MBS’nin, Trump’ın 20 maddelik çerçevesinde Filistin devletine giden bir yol ve BM Güvenlik Konseyi’nde Uluslararası İstikrar Gücü oluşturan tasarı taslağına destek güvencesi aldıktan sonra kısmi veya aşamalı normalleşme önerebileceği düşünülebilir.

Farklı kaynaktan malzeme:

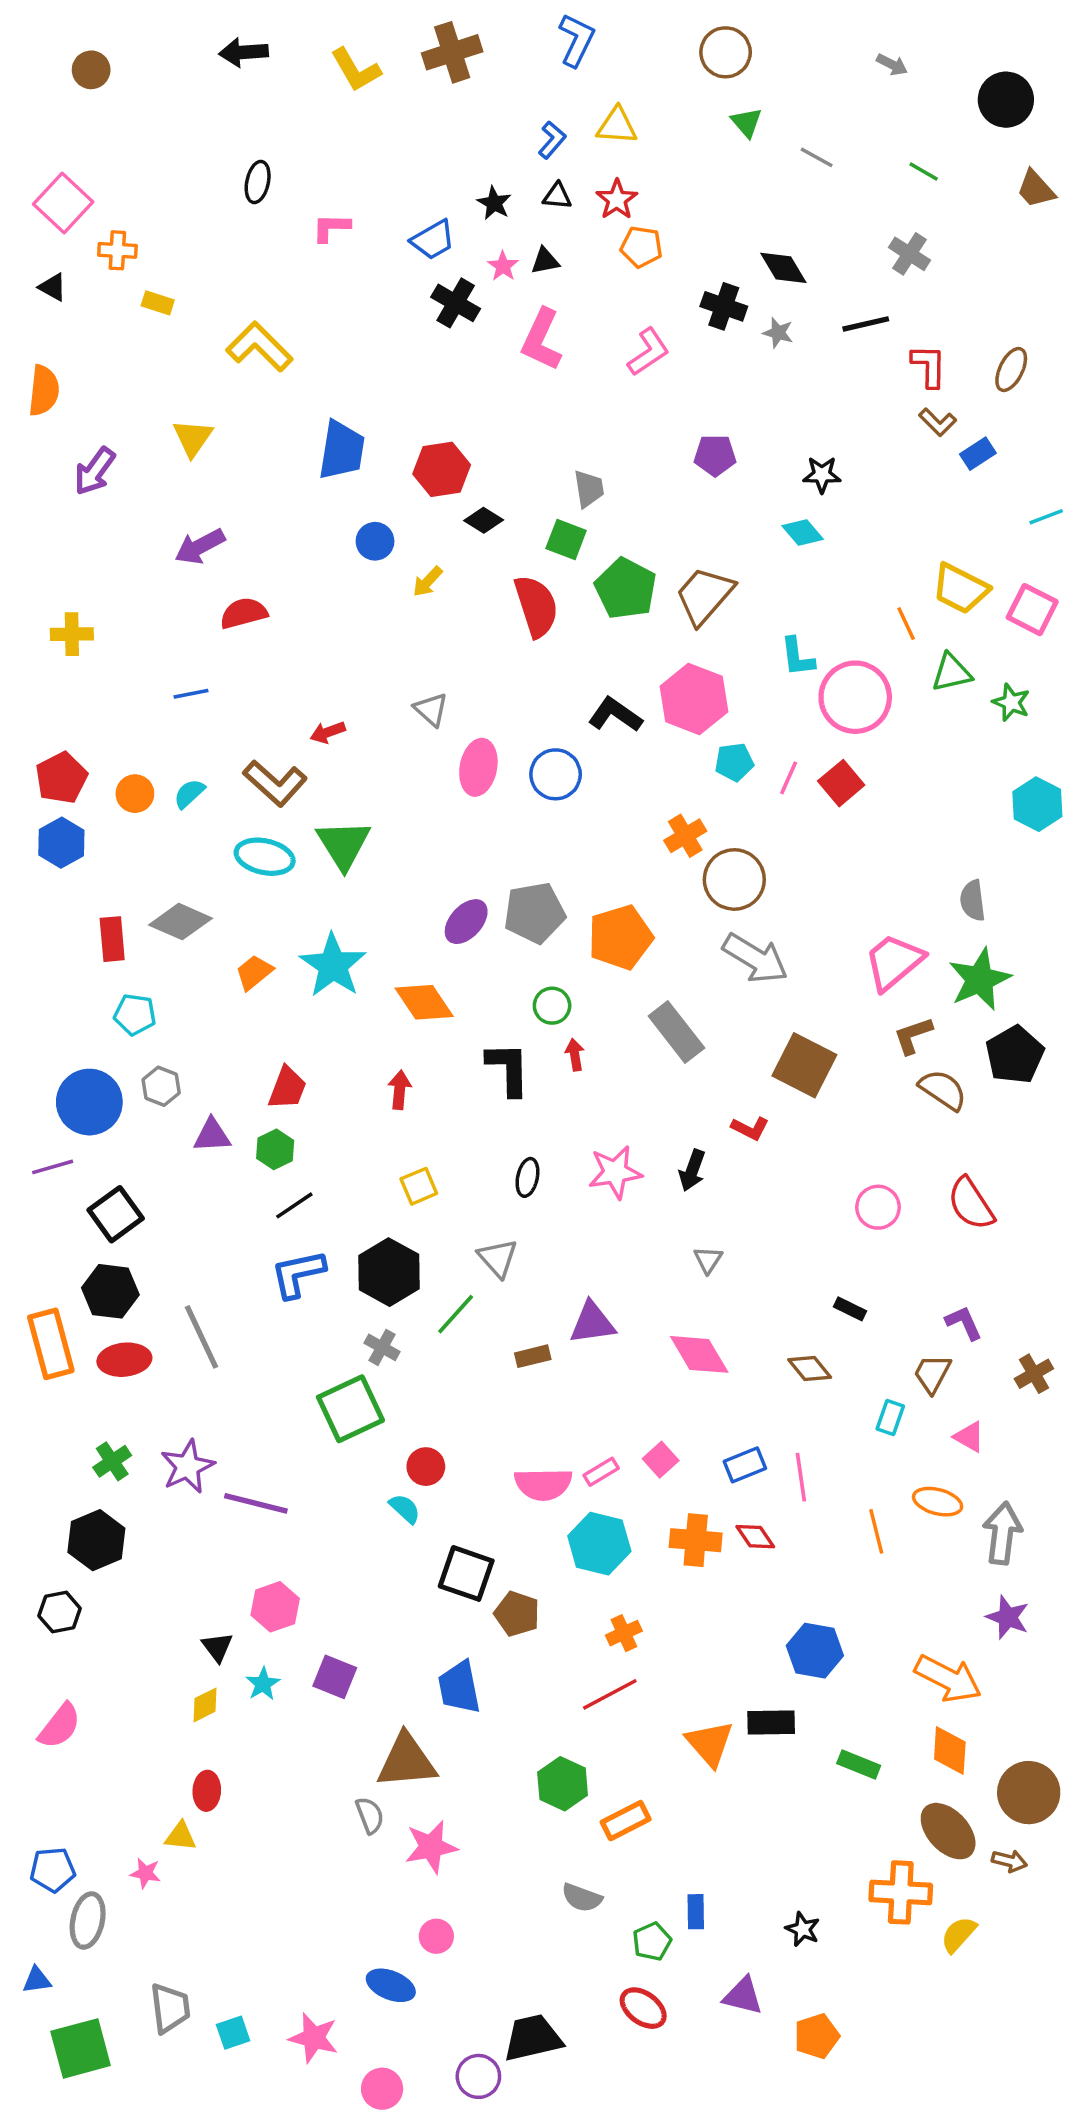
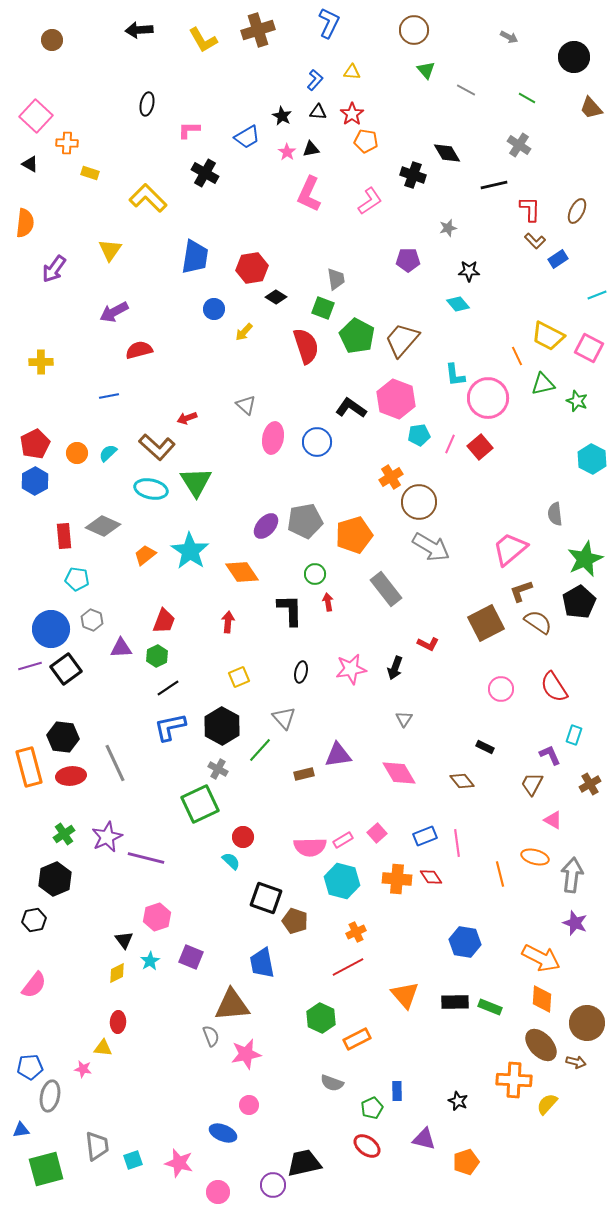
yellow triangle: (617, 126) -> (352, 72), size x0.7
black cross: (456, 303) -> (205, 173), moved
gray star: (778, 333) -> (448, 228), moved, turned -30
green star: (980, 979) -> (585, 559), moved
brown square: (804, 1065) -> (486, 623), moved, turned 36
black square: (116, 1214) -> (66, 669), moved
cyan rectangle: (890, 1418) -> (574, 735), moved
black rectangle: (771, 1722) -> (455, 1002), moved

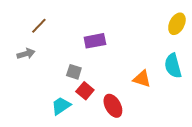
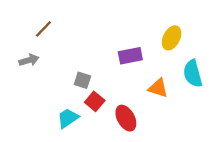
yellow ellipse: (177, 24) -> (172, 38), moved
purple rectangle: (95, 41) -> (130, 56), moved

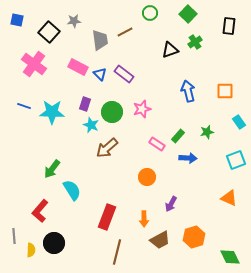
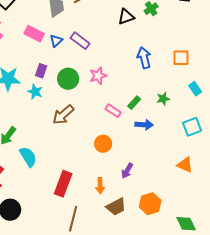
blue triangle: (100, 74) -> (56, 41), turned 32
cyan star: (91, 125) -> (35, 92), moved

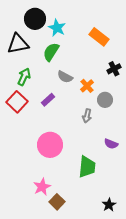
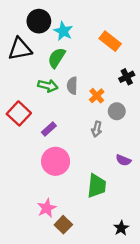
green arrow: (24, 77) -> (48, 86), moved, turned 78
gray semicircle: (65, 77) -> (72, 86), turned 63
purple rectangle: (48, 100) -> (49, 129), moved

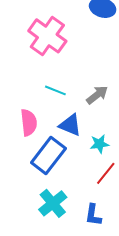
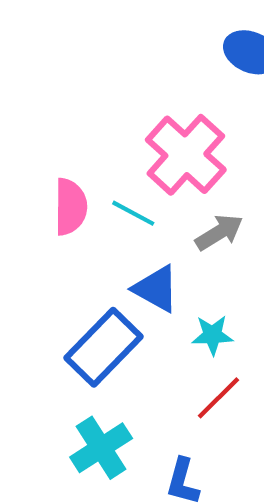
pink cross: (47, 36) -> (186, 155), moved
pink semicircle: (29, 123) -> (70, 207), moved

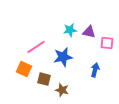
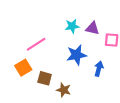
blue star: (63, 57) -> (76, 55), moved
orange square: (24, 69) -> (23, 68), turned 35

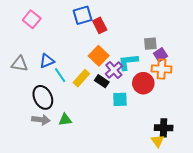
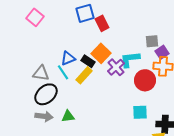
blue triangle: (47, 61) -> (68, 58), moved
gray triangle: (20, 64) -> (41, 73), moved
black rectangle: (102, 81) -> (88, 61), moved
black ellipse: (43, 97) -> (46, 94), turned 75
cyan square: (120, 99) -> (140, 112), moved

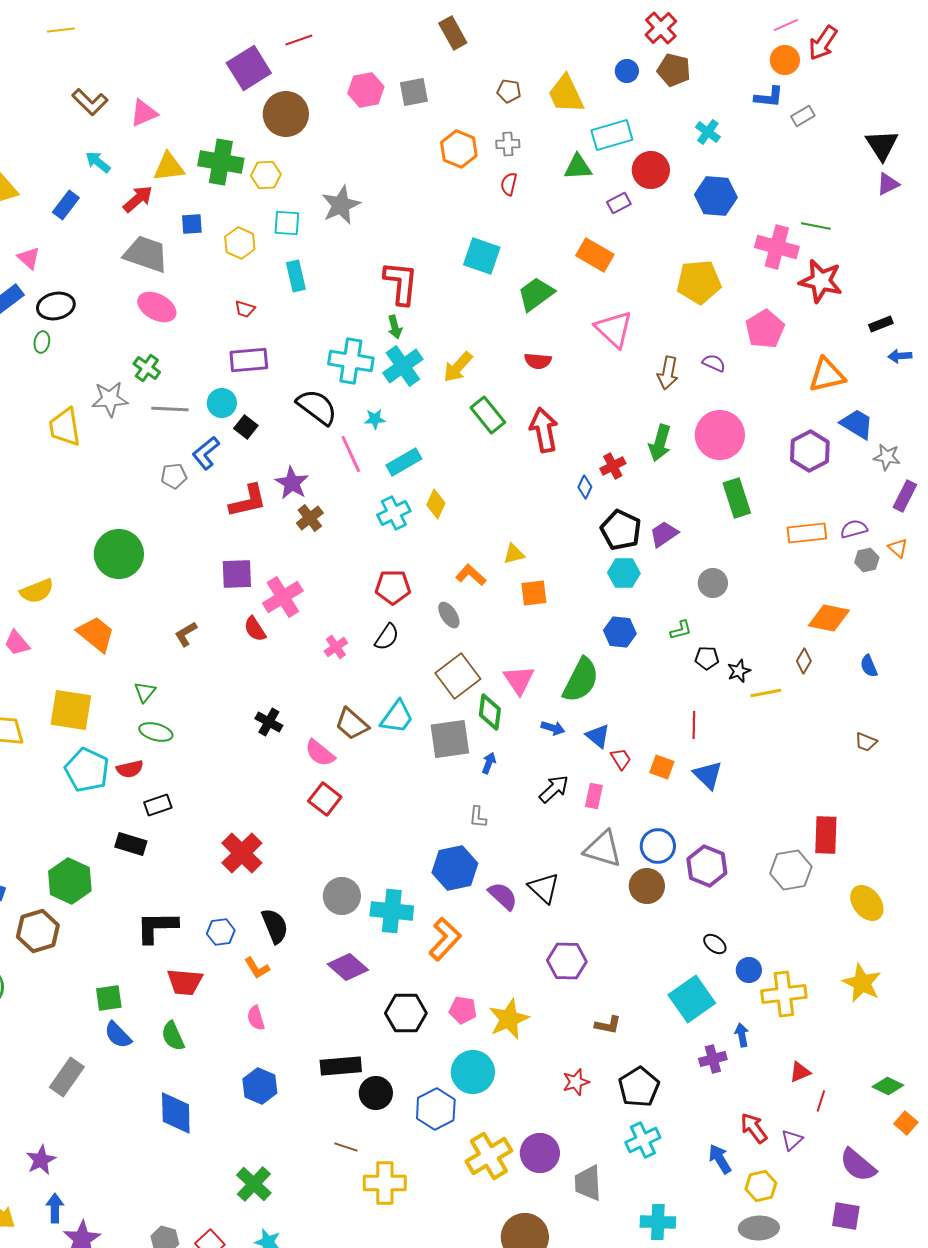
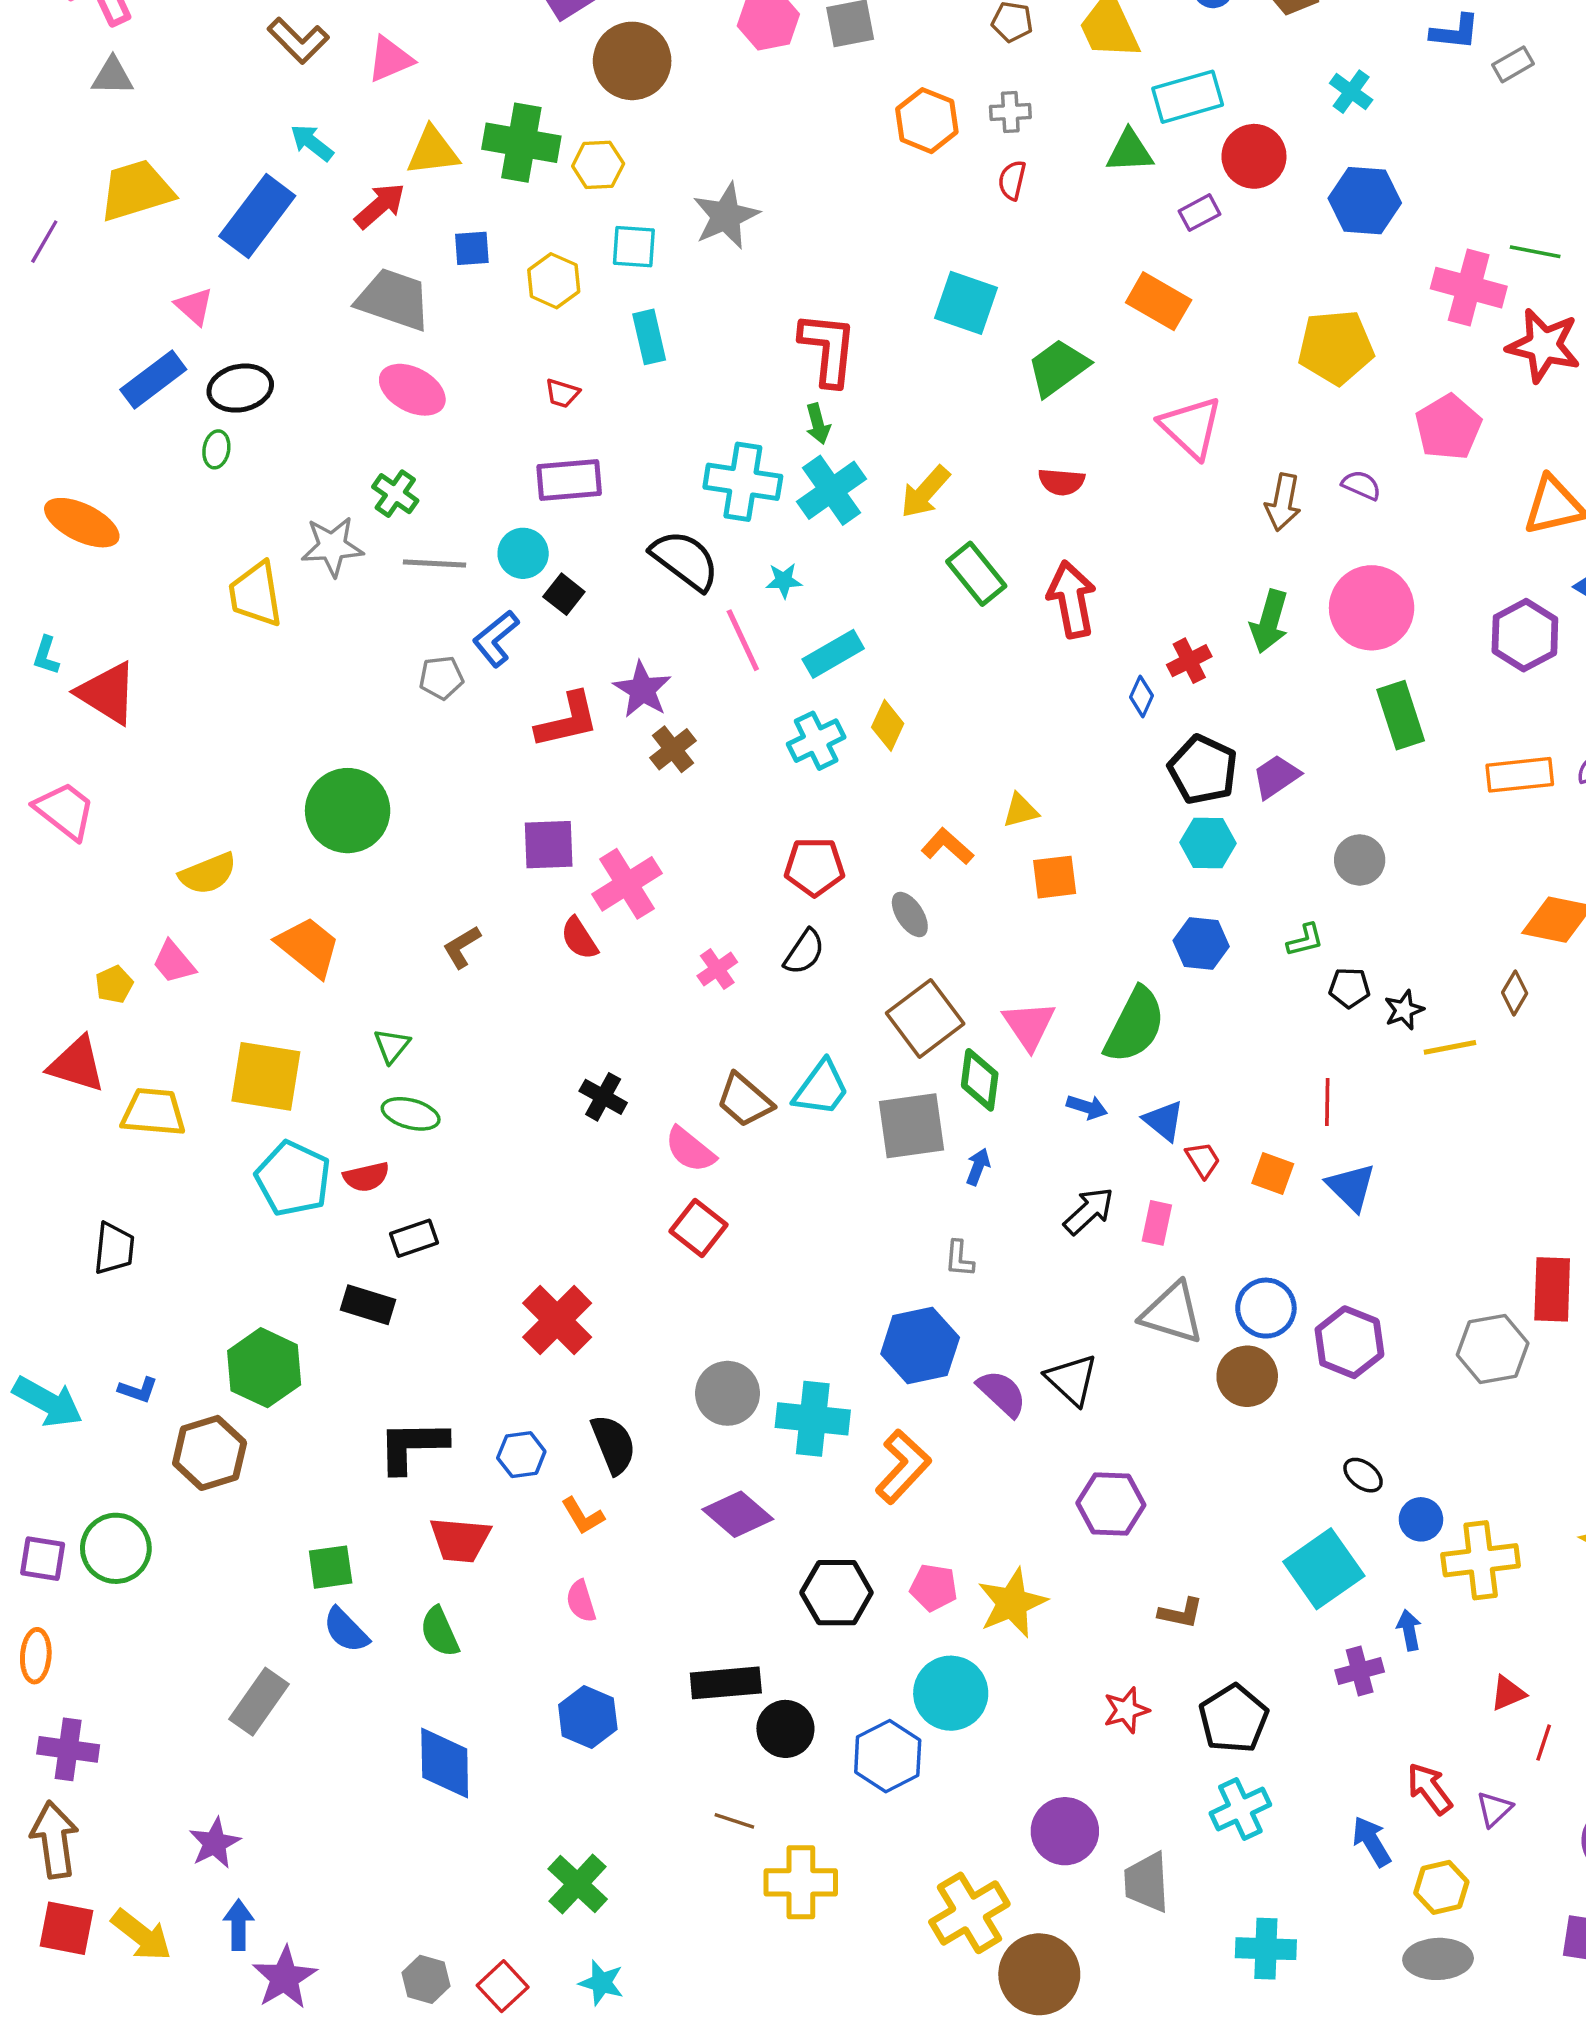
blue rectangle: (66, 205) -> (257, 216), size x1.6
yellow cross: (489, 1156) -> (969, 1913), moved

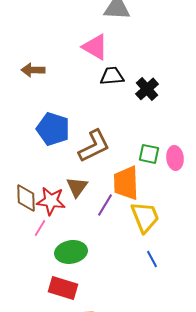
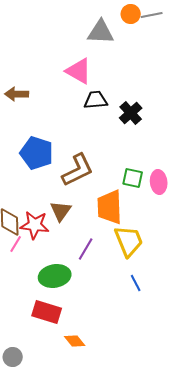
purple line: (105, 205) -> (86, 249), moved
pink line: (40, 228) -> (16, 244), moved

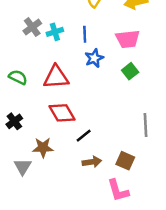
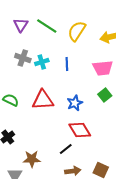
gray cross: (32, 27) -> (23, 58), turned -35
blue star: (94, 58) -> (75, 103), moved
red diamond: (62, 113) -> (80, 130), moved

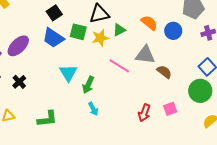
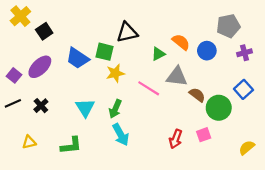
black square: (54, 13) -> (44, 31), moved
green triangle: (119, 30) -> (158, 54), moved
yellow star: (100, 38) -> (115, 73), moved
cyan triangle: (68, 73) -> (85, 108), moved
green circle: (200, 91) -> (219, 108), moved
cyan arrow: (93, 109) -> (121, 135), size x1.5

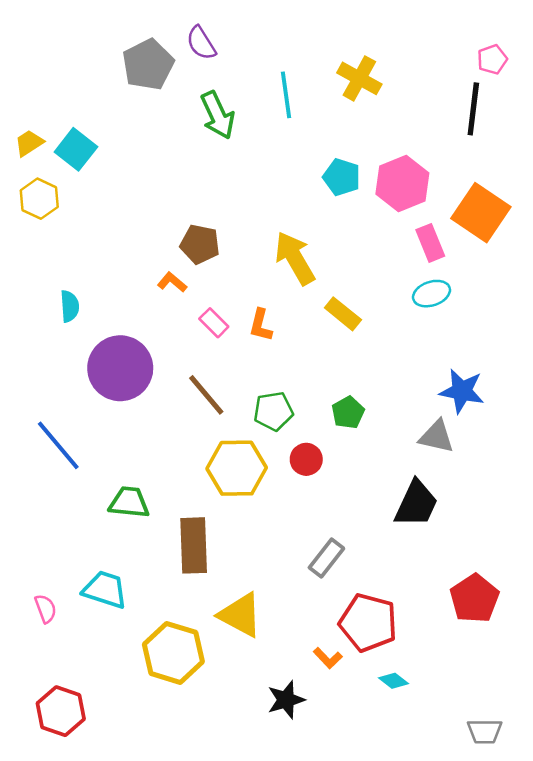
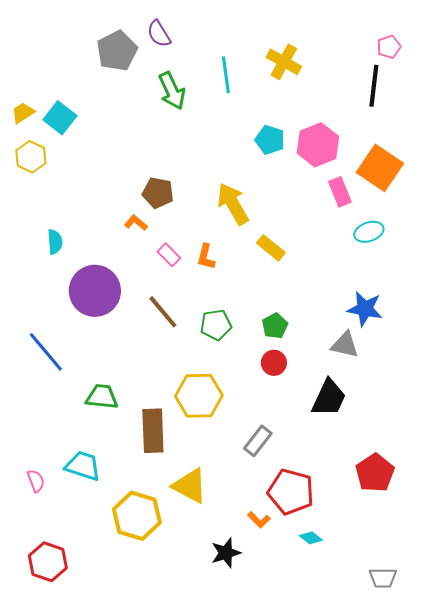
cyan ellipse: (431, 294) -> (369, 232), moved
red circle: (306, 459) -> (274, 363), moved
yellow hexagon: (237, 468) -> (199, 396), moved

Suudi yetkililer, 7 Ekim 2023 öncesi bana doğrudan şunu söylemişti: Kendilerini sadece Arap dünyasının değil, geniş anlamda tüm Müslüman dünyasının lideri olarak görüyorlar. Dolayısıyla Riyad’ı İbrahim Anlaşmaları’na dahil etmenin maliyeti, her zaman Birleşik Arap Emirlikleri'nden (BAE) talep edilenden çok daha yüksek olacaktı. Dışarıdan bakanlar BAE ile Suudi Arabistan’ı sıkça aynı torbaya koyuyor olsa da gerçekte bu iki devlet rakip. Yine de her ikisi de Katar’a derin bir nefret besliyor ve Katar’ı, en büyük korkuları olan Müslüman Kardeşler’in finansörü olarak nitelendiriyor – ki onlar bu hareketi doğrudan monarşilerine tehdit olarak görüyor.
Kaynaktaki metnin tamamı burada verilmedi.